Resulta que
salieron al temblor difuso de las velas bastantes estudiantes, profesores,
músicos, pintores y artistas sin clasificar. Salieron hasta los poetas
mallorquines; los que ahora, por aquello del clima y el carácter, ya suelen
andar enroscados en las calas al sol y al hechizo de las musas. «No apaguéis la
luz del Arte, la enseñanza, el futuro», clamó una serpiente global, una mujer
en una maleta, una cadena de espectros entre el castillo del Parlament y la
ciudad entera. Hasta unos palmos bajo mi casa y mi silencio sin subvenciones.

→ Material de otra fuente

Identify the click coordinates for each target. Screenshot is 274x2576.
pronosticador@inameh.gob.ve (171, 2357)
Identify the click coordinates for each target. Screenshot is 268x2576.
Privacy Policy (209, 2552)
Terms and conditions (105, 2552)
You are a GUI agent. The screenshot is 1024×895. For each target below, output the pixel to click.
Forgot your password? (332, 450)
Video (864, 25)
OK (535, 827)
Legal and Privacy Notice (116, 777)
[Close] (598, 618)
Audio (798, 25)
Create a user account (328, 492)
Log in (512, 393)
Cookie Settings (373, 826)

Sea, entonces, de los vampiros la noche, aunque sigan llevando una ancestral
estaca en su corazón de todos.
Será por eso que hace
unos días me eché unas risas con un grupo de ciudadanos de Gibraltar que, ante
las cámaras, en español y con un acento andaluz que clamaba al cielo, no dudaron
en proclamarse más británicos que el mismísimo William Shakespeare. Como mínimo. O como poco.
El paisanaje,
pues, es divertido y tanto da si opina como uno o si no. Sólo vale emocionarse.
El jueves, por ejemplo, aluciné con el concierto -dos canciones y dos filípicas
de órdago, le pillé- de Carlos Garrido
en la Plaza Islandia. No hay nada como una buena exhibición paródica para
reconciliarse con el mundo. Y aún más. Con todos los mundos posibles.